上記のようなバイアスがあるまま、比較をするとインスタ接触による増分を過大評価してしまいます

このような、介入群と対照群を分ける原因となり、かつ結果にも影響を与える要因を「交絡因子」と呼びます。交絡因子によって生じる、介入の真の効果ではない「見かけ上の差」のことを「バイアス」と言います。

ようは、比較する対象が異なってしまい、選択バイアスが生まれてしまっているわけです。

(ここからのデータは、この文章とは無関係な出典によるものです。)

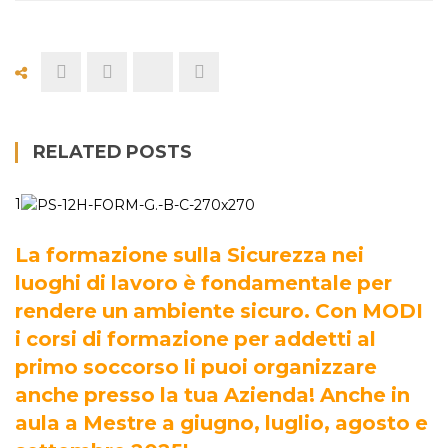
RELATED POSTS
1
La formazione sulla Sicurezza nei
luoghi di lavoro è fondamentale per
rendere un ambiente sicuro. Con MODI
i corsi di formazione per addetti al
primo soccorso li puoi organizzare
anche presso la tua Azienda! Anche in
aula a Mestre a giugno, luglio, agosto e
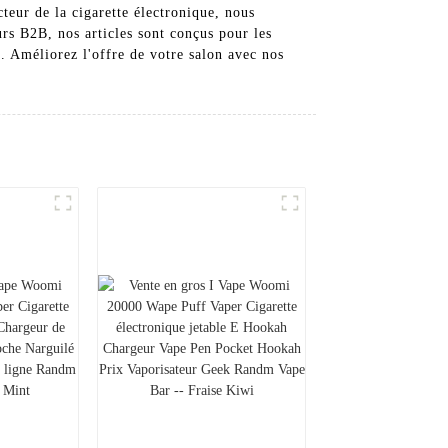
cteur de la cigarette électronique, nous
rs B2B, nos articles sont conçus pour les
e. Améliorez l'offre de votre salon avec nos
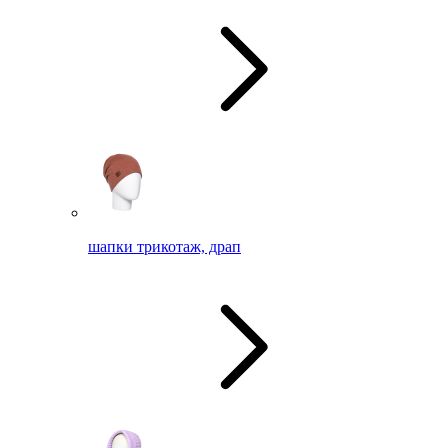
шапки трикотаж, драп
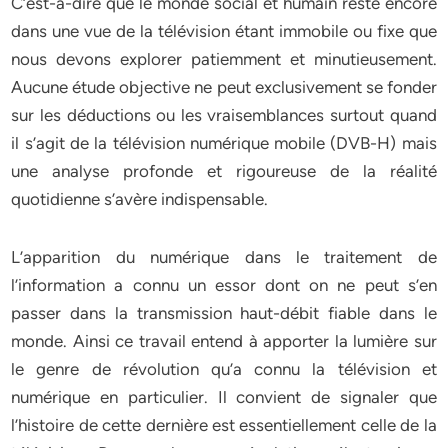
C’est-à-dire que le monde social et humain reste encore
dans une vue de la télévision étant immobile ou fixe que
nous devons explorer patiemment et minutieusement.
Aucune étude objective ne peut exclusivement se fonder
sur les déductions ou les vraisemblances surtout quand
il s’agit de la télévision numérique mobile (DVB-H) mais
une analyse profonde et rigoureuse de la réalité
quotidienne s’avère indispensable.
L’apparition du numérique dans le traitement de
l’information a connu un essor dont on ne peut s’en
passer dans la transmission haut-débit fiable dans le
monde. Ainsi ce travail entend à apporter la lumière sur
le genre de révolution qu’a connu la télévision et
numérique en particulier. Il convient de signaler que
l’histoire de cette dernière est essentiellement celle de la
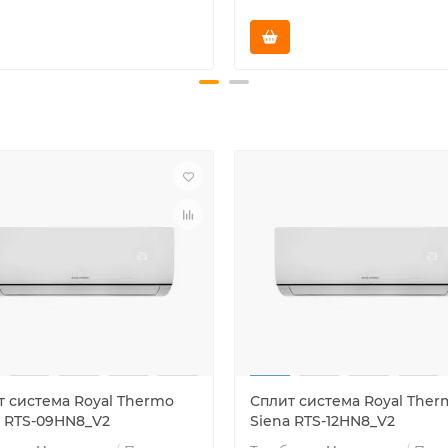
т система Royal Thermo
Сплит система Royal Ther
a RTS-09HN8_V2
Siena RTS-12HN8_V2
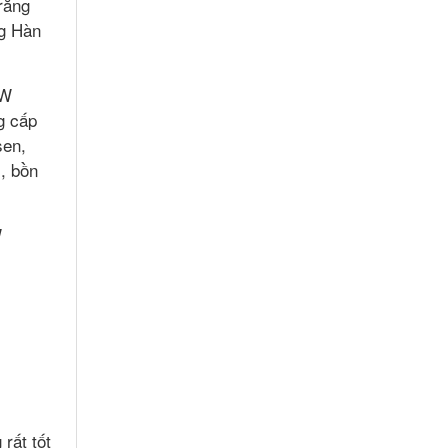
răng
ng Hàn
PW
g cấp
sen,
i, bồn
W
rất tốt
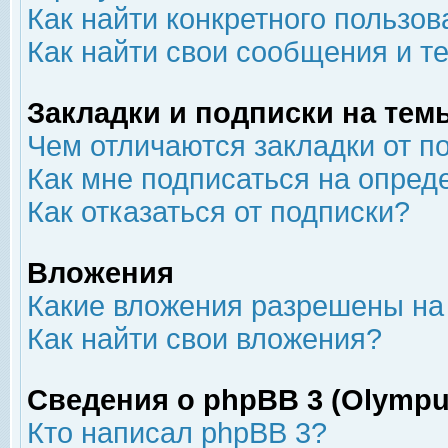
Как найти конкретного пользов
Как найти свои сообщения и т
Закладки и подписки на тем
Чем отличаются закладки от п
Как мне подписаться на опре
Как отказаться от подписки?
Вложения
Какие вложения разрешены на
Как найти свои вложения?
Сведения о phpBB 3 (Olympu
Кто написал phpBB 3?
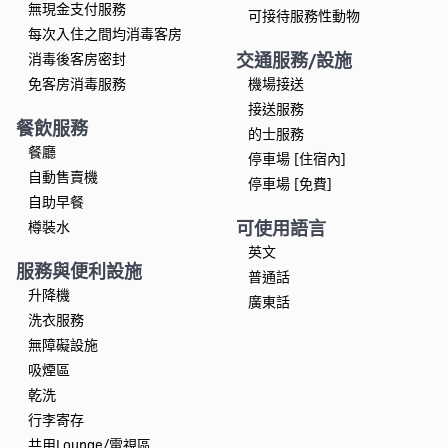
無現金支付服務
可接待服務性動物
每次入住之間均消毒客房
交通服務/設施
消毒後客房密封
免客房消毒服務
機場接送
接送服務
餐飲服務
的士服務
餐廳
停車場 [住宿內]
自動售賣機
停車場 [免費]
自助早餐
可使用語言
樽裝水
英文
服務與便利設施
普通話
升降機
廣東話
洗衣服務
無障礙設施
吸煙區
乾洗
行李寄存
共用Lounge/電視區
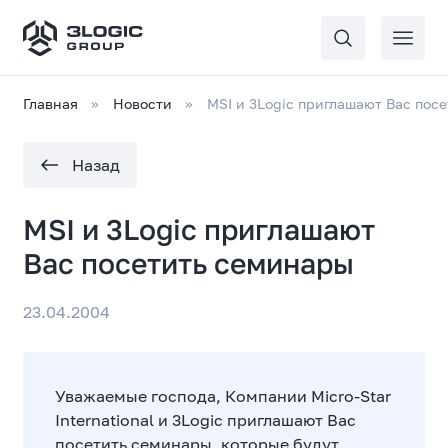
Главная
Новости
MSI и 3Logic приглашают Вас пос
Назад
MSI и 3Logic приглашают
Вас посетить семинары
23.04.2004
Уважаемые господа, Компании Micro-Star
International и 3Logic приглашают Вас
посетить семинары, которые будут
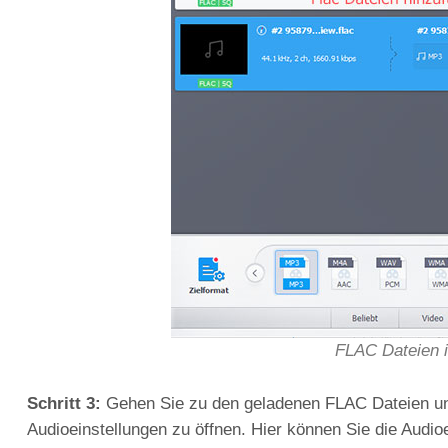
FLAC Dateien i
Schritt 3:
Gehen Sie zu den geladenen FLAC Dateien und
Audioeinstellungen zu öffnen. Hier können Sie die Audioe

当然ですが、私たちが知りたいのは、もし同じユーザーが広告に接触した場合と接触しなかった場合で、購入額にどれだけの差が出るかという、理想的な比較ですよね。

管理人

とはいえ現実のデータでは、この「同じユーザー」を両方の状態で観察することはできません。記憶を消して、自社のインスタをを見ないように言う、みたいなことは現実的ではないです。

では、どう真実に近づくか。

それが今回紹介する、観察研究データから可能な限りバイアスを取り除き、因果効果を推定するための手法の一つ、「傾向スコアマッチング」です。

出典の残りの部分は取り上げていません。